------ Provided entries

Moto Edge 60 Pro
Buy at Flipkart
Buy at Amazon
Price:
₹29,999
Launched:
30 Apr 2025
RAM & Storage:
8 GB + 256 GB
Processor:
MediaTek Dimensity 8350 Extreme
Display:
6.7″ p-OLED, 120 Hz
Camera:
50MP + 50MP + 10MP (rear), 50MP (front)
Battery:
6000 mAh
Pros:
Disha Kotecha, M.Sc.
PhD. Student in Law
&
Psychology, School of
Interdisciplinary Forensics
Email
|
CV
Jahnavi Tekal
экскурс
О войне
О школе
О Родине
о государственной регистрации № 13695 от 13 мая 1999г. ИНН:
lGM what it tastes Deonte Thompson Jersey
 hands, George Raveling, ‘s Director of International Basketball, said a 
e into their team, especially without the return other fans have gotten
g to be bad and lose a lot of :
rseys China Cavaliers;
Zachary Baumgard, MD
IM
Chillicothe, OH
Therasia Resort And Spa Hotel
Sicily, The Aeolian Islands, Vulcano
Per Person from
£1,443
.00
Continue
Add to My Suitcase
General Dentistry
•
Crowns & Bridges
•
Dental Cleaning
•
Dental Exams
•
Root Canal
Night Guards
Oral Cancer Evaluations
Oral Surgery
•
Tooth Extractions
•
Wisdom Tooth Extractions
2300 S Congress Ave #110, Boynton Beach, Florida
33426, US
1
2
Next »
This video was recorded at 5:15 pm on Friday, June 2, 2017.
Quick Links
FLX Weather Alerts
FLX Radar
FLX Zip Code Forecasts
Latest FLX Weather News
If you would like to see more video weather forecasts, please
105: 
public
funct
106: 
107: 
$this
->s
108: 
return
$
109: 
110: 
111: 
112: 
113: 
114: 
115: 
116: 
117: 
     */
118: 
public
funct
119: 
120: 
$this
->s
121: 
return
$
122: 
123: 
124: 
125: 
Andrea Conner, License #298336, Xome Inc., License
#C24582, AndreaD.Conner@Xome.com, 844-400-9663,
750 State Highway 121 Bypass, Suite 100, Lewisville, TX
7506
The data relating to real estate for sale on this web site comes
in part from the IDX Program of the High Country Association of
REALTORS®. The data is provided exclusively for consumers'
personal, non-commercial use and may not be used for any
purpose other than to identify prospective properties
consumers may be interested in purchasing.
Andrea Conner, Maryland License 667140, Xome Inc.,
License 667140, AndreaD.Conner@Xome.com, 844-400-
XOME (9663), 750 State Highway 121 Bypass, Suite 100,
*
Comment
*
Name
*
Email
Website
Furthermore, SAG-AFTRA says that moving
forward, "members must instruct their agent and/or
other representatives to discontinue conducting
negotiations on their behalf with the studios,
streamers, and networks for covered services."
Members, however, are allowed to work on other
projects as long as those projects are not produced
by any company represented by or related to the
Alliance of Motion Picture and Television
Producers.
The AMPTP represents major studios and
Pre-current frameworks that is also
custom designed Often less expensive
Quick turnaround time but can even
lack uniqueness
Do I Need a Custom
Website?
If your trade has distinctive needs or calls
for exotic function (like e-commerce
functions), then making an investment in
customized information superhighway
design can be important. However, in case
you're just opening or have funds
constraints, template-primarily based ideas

------------

Nothing may be dropped or altered; repeat every record in full.

§ Expected answer:
Moto Edge 60 Pro
Buy at Flipkart
Buy at Amazon
Price:
₹29,999
Launched:
30 Apr 2025
RAM & Storage:
8 GB + 256 GB
Processor:
MediaTek Dimensity 8350 Extreme
Display:
6.7″ p-OLED, 120 Hz
Camera:
50MP + 50MP + 10MP (rear), 50MP (front)
Battery:
6000 mAh
Pros:
Disha Kotecha, M.Sc.
PhD. Student in Law
&
Psychology, School of
Interdisciplinary Forensics
Email
|
CV
Jahnavi Tekal
экскурс
О войне
О школе
О Родине
о государственной регистрации № 13695 от 13 мая 1999г. ИНН:
lGM what it tastes Deonte Thompson Jersey
 hands, George Raveling, ‘s Director of International Basketball, said a 
e into their team, especially without the return other fans have gotten
g to be bad and lose a lot of :
rseys China Cavaliers;
Zachary Baumgard, MD
IM
Chillicothe, OH
Therasia Resort And Spa Hotel
Sicily, The Aeolian Islands, Vulcano
Per Person from
£1,443
.00
Continue
Add to My Suitcase
General Dentistry
•
Crowns & Bridges
•
Dental Cleaning
•
Dental Exams
•
Root Canal
Night Guards
Oral Cancer Evaluations
Oral Surgery
•
Tooth Extractions
•
Wisdom Tooth Extractions
2300 S Congress Ave #110, Boynton Beach, Florida
33426, US
1
2
Next »
This video was recorded at 5:15 pm on Friday, June 2, 2017.
Quick Links
FLX Weather Alerts
FLX Radar
FLX Zip Code Forecasts
Latest FLX Weather News
If you would like to see more video weather forecasts, please
105: 
public
funct
106: 
107: 
$this
->s
108: 
return
$
109: 
110: 
111: 
112: 
113: 
114: 
115: 
116: 
117: 
     */
118: 
public
funct
119: 
120: 
$this
->s
121: 
return
$
122: 
123: 
124: 
125: 
Andrea Conner, License #298336, Xome Inc., License
#C24582, AndreaD.Conner@Xome.com, 844-400-9663,
750 State Highway 121 Bypass, Suite 100, Lewisville, TX
7506
The data relating to real estate for sale on this web site comes
in part from the IDX Program of the High Country Association of
REALTORS®. The data is provided exclusively for consumers'
personal, non-commercial use and may not be used for any
purpose other than to identify prospective properties
consumers may be interested in purchasing.
Andrea Conner, Maryland License 667140, Xome Inc.,
License 667140, AndreaD.Conner@Xome.com, 844-400-
XOME (9663), 750 State Highway 121 Bypass, Suite 100,
*
Comment
*
Name
*
Email
Website
Furthermore, SAG-AFTRA says that moving
forward, "members must instruct their agent and/or
other representatives to discontinue conducting
negotiations on their behalf with the studios,
streamers, and networks for covered services."
Members, however, are allowed to work on other
projects as long as those projects are not produced
by any company represented by or related to the
Alliance of Motion Picture and Television
Producers.
The AMPTP represents major studios and
Pre-current frameworks that is also
custom designed Often less expensive
Quick turnaround time but can even
lack uniqueness
Do I Need a Custom
Website?
If your trade has distinctive needs or calls
for exotic function (like e-commerce
functions), then making an investment in
customized information superhighway
design can be important. However, in case
you're just opening or have funds
constraints, template-primarily based ideas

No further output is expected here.